La naturaleza es cruel. Mucho.
Y la humanidad aún más.
Y ambas son hermosas, aunque la humanidad sólo a veces.

“Con sus espuelas vendadas, los gallos pelean en un entrenamiento. Luego lo harán con mortales espuelas de carey, en un combate sanguinario que para algunos es tradición y para otros barbarie”…

Cuerda de entrenamiento: pelea sin espuelas por Alejo Cock

Yo creía que la naturaleza era cruel porque lo había visto en la televisión, pero vivirlo en directo es otra cosa. No tuve que ir de Safari al Serengeti. Aquí no más, en Isla Fuerte, lo viví con un gran amigo, Alejandro Cock, acompañandolo a las peleas de gallos, luego a las fotografías de pájaros, reptiles y peces. Yo no lo sabía pero lo descubrí viviéndolo: La fotografía de naturaleza es exigente y dura (muy dura).

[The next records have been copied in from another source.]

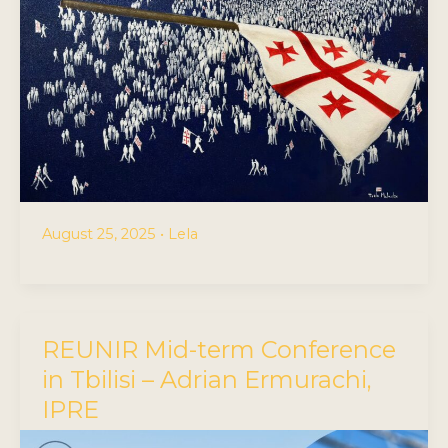
August 25, 2025
•
Lela
REUNIR Mid-term Conference
in Tbilisi – Adrian Ermurachi,
IPRE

  • Exigente si hablamos de técnica, de equipos requeridos, de teleobjetivos, macros, trípodes, disparadores remotos para que nuestra presencia no interfiera en el comportamiento natural de los animales.
  • Dura si hablamos de mosquitos picándote, de posturas incómodas, de lluvia o frío, de calor terrible mientras esperas el momento perfecto que a veces tarda demasiado…
  • Los equipos especializados nunca sobran. La paciencia mucho menos.
  • Pero más allá de eso, importa el corazón de quién toma las fotos. Qué lo mueve, qué realmente le gusta, qué quiere contar con sus imágenes.

No se trata de hacer fotografías perfectas, científicas, sino de imágenes que reflejen la vida, que como bien lo sabes, es cruel y hermosa.

Postdata 1. Este post busca guiar a quienes deseen participar en el concurso de Fotografía de unicentro Cali.

Postdata 2. Esta fotografía fue publicada en la Revista impresa de National Geographic, octubre de 2010. Nuevamente, felicitaciones a Alejo.